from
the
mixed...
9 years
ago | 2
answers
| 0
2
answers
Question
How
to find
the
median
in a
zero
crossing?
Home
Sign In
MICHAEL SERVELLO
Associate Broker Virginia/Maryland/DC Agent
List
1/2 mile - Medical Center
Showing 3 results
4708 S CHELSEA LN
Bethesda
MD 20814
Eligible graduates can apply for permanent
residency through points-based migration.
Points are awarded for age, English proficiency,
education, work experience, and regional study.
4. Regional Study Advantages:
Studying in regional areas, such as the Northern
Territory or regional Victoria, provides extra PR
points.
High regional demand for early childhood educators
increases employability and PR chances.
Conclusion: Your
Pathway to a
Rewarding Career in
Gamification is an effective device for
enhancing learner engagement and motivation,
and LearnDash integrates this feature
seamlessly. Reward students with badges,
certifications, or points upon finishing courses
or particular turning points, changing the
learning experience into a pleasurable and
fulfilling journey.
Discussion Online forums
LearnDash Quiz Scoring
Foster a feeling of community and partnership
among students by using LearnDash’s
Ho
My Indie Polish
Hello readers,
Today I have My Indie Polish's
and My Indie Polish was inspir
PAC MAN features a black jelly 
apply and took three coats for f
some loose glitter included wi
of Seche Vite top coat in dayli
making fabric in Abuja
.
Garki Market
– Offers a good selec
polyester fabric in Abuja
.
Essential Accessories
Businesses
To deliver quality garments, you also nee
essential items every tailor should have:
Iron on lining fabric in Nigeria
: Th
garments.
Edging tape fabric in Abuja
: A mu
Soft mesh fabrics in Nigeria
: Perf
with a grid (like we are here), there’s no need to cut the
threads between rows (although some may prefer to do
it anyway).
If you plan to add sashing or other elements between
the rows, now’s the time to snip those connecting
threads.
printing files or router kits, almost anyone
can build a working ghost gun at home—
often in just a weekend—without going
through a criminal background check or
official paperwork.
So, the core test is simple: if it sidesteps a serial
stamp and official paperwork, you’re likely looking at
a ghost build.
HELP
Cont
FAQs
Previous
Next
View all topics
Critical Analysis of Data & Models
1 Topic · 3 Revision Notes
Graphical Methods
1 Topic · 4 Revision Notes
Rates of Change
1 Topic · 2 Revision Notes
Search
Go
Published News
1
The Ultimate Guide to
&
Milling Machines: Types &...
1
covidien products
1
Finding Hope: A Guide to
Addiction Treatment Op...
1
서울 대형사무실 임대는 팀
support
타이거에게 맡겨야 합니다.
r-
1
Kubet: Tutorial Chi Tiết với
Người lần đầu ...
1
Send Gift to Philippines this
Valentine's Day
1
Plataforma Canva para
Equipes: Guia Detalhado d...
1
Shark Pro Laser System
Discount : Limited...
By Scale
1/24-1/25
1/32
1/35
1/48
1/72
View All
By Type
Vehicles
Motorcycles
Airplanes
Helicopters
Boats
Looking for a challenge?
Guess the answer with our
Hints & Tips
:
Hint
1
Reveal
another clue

...

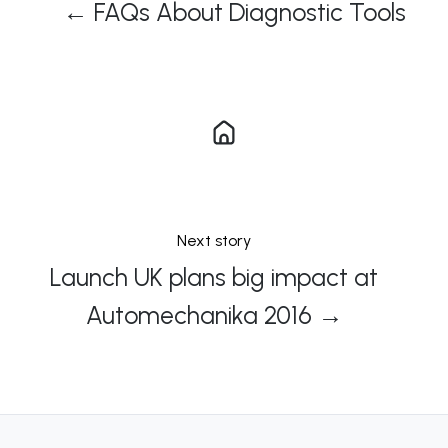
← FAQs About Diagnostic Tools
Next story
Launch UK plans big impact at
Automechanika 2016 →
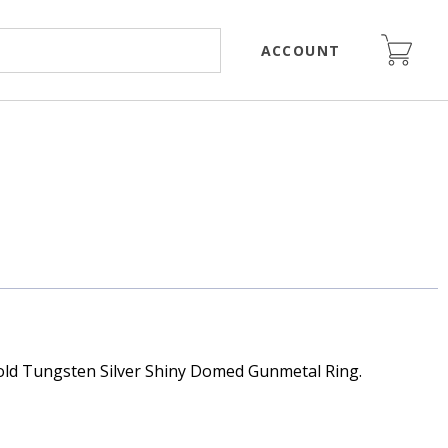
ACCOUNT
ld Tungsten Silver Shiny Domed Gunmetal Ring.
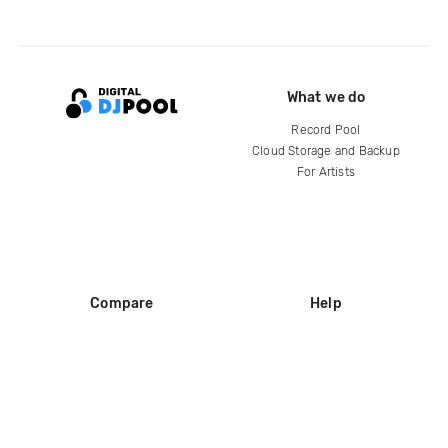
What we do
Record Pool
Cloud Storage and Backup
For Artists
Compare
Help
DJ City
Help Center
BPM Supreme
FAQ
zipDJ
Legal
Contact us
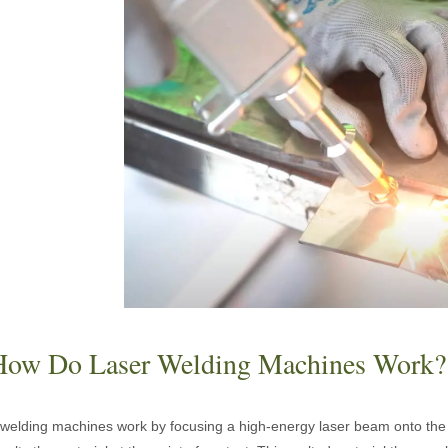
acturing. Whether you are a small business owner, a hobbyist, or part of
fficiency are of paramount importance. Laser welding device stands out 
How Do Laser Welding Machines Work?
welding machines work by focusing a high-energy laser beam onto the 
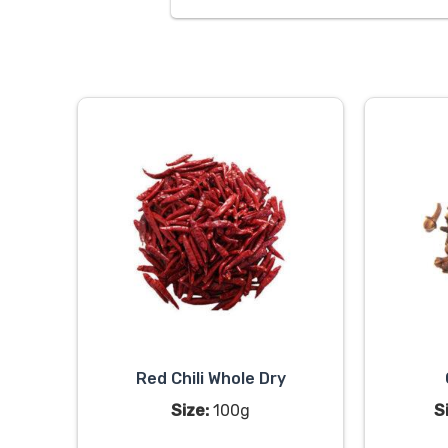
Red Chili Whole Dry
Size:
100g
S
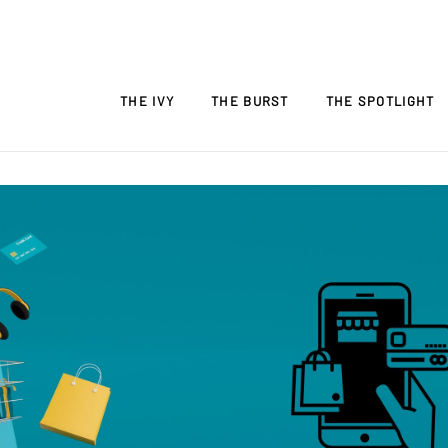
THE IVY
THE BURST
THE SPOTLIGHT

...

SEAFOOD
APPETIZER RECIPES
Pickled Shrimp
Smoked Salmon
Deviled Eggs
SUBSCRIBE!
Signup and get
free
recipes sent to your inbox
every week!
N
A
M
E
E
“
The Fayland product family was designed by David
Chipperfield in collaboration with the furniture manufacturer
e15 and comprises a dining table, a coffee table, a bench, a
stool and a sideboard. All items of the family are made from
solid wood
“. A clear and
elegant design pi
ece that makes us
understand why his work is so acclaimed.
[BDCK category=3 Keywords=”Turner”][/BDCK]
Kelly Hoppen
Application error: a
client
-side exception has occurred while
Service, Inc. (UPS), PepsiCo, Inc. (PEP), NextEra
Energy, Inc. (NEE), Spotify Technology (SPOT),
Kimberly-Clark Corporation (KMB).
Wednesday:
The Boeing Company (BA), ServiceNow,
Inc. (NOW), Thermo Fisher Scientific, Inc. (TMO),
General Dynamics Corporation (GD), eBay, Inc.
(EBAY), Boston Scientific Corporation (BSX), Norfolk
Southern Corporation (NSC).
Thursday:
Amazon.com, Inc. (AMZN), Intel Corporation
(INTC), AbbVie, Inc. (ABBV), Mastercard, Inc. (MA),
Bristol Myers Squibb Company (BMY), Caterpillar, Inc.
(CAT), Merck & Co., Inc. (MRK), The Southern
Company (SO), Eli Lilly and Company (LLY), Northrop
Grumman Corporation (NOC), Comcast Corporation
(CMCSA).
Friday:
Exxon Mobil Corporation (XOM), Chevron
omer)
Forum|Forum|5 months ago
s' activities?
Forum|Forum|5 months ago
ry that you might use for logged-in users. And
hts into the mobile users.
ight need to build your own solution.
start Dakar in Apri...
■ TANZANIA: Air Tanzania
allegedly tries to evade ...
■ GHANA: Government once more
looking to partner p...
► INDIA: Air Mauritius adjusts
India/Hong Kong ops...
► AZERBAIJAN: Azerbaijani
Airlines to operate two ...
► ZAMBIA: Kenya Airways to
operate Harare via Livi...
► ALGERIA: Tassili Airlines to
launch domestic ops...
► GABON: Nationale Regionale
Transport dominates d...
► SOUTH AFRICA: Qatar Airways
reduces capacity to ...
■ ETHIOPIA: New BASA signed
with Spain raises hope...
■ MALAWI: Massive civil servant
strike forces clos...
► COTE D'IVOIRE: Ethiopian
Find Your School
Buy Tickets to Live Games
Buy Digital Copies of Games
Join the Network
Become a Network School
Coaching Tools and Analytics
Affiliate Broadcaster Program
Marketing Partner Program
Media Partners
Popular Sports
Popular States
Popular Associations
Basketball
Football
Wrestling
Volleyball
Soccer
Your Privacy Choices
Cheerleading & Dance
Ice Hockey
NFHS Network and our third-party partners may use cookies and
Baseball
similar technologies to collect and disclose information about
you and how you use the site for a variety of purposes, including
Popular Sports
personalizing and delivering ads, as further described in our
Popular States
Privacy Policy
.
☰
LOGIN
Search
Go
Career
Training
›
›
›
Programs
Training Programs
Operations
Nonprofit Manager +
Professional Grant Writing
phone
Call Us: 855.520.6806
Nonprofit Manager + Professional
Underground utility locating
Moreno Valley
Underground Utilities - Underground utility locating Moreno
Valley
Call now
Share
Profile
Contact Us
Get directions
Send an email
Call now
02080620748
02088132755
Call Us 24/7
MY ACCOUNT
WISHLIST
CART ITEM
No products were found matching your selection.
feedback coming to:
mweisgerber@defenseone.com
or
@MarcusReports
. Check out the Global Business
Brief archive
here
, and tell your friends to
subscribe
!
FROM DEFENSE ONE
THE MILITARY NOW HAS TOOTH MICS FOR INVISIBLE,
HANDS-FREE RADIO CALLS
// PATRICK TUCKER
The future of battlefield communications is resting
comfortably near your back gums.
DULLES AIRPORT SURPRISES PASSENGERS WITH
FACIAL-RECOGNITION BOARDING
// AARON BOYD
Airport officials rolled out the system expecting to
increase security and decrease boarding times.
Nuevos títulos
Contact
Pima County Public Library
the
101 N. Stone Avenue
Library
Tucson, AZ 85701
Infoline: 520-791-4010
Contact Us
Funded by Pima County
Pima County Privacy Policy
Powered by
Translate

• TASK TO COMPLETE:
Please copy the lines above exactly, starting at the line that holds "Red Chili Whole Dry" and ending at the line that holds "THE SPOTLIGHT"; include both, but no pictures.

• TASK RESULT:
Red Chili Whole Dry
Size:
100g
S
THE IVY
THE BURST
THE SPOTLIGHT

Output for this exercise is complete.